Scrape and format the Canadian Postcodes


In [1]:
import pandas as pd
import numpy as np
#Beautifulsoup is used for web scraping, requests for getting the web page and lxml for parsing the html
from bs4 import BeautifulSoup
import requests
from lxml import html
import json # library to handle JSON files
from pandas.io.json import json_normalize # tranform JSON file into a pandas dataframe

In [2]:
url = 'https://en.wikipedia.org/wiki/List_of_postal_codes_of_Canada:_M'

#Beautiful Soup code below is redundant after I found that pd.read_html in the cell below is simpler
#page = requests.get(url).text
#soup = BeautifulSoup(page, 'lxml')
#print(soup.prettify())

In [3]:
#Read the table into a list of dataframes.

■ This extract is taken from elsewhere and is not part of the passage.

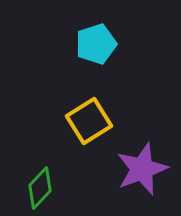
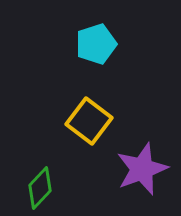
yellow square: rotated 21 degrees counterclockwise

The first element in the list [0] is the dataframe of postcodes and boroughs
dfs = pd.read_html(url, header=0)
df = pd.DataFrame(dfs[0])
df.head()

Unnamed: 0,Postcode,Borough,Neighbourhood
0,M1A,Not assigned,Not assigned
1,M2A,Not assigned,Not assigned
2,M3A,North York,Parkwoods
3,M4A,North York,Victoria Village
4,M5A,Downtown Toronto,Harbourfront


In [4]:
# For every row where the Borough is assigned and the Neighbourhood is not, update Neighbourhood with Borough
for row in df[(df['Borough'] != 'Not assigned') & (df['Neighbourhood'] == 'Not assigned') ].index:
    print("Updating row ",row,"Neighbourhood with Borough ",df.loc[row]['Borough'])
    df.loc[row]['Neighbourhood']=df.loc[row]['Borough']  
    

Updating row  8 Neighbourhood with Borough  Queen's Park


In [5]:
# Remove rows where Borough or Neighborhood are 'Not Assigned'
pre_len = len(df)
df = df[(df['Borough'] != 'Not assigned') | (df['Neighbourhood'] != 'Not assigned') ]
print("Number of Not Assigned rows removed: ",pre_len-len(df))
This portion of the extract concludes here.